§ AIM OF THE EXERCISE
The lines to copy run from the one containing "Heritage Financial Q2 EPS USD 0.42" to the end of the listing. Please write them out exactly, minus the pictures.
***** DATA EXTRACT
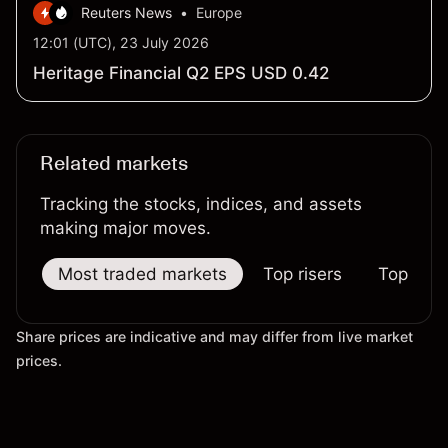
Reuters News
•
Europe
12:01 (UTC), 23 July 2026
Heritage Financial Q2 EPS USD 0.42
Related markets
Tracking the stocks, indices, and assets
making major moves.
Most traded markets
Top risers
Top falle
Share prices are indicative and may differ from live market
prices.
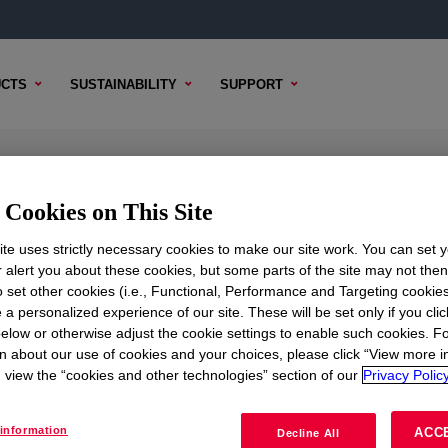
CTS
SUSTAINABILITY
SUPPORT
one Rubber Black
Cookies on This Site
te uses strictly necessary cookies to make our site work. You can set 
r alert you about these cookies, but some parts of the site may not the
to set other cookies (i.e., Functional, Performance and Targeting cookies
TENT
SAMPLE OPTIONS
BUYING OPTIONS
 a personalized experience of our site. These will be set only if you clic
elow or otherwise adjust the cookie settings to enable such cookies. F
n about our use of cookies and your choices, please click “View more i
view the “cookies and other technologies” section of our
Privacy Policy
information
ACC
Decline All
**********
§ TASK RESPONSE
Heritage Financial Q2 EPS USD 0.42
Related markets
Tracking the stocks, indices, and assets
making major moves.
Most traded markets
Top risers
Top falle
Share prices are indicative and may differ from live market
prices.
CTS
SUSTAINABILITY
SUPPORT
one Rubber Black
Cookies on This Site
te uses strictly necessary cookies to make our site work. You can set 
r alert you about these cookies, but some parts of the site may not the
to set other cookies (i.e., Functional, Performance and Targeting cookies
TENT
SAMPLE OPTIONS
BUYING OPTIONS
 a personalized experience of our site. These will be set only if you clic
elow or otherwise adjust the cookie settings to enable such cookies. F
n about our use of cookies and your choices, please click “View more i
view the “cookies and other technologies” section of our
Privacy Policy
information
ACC
Decline All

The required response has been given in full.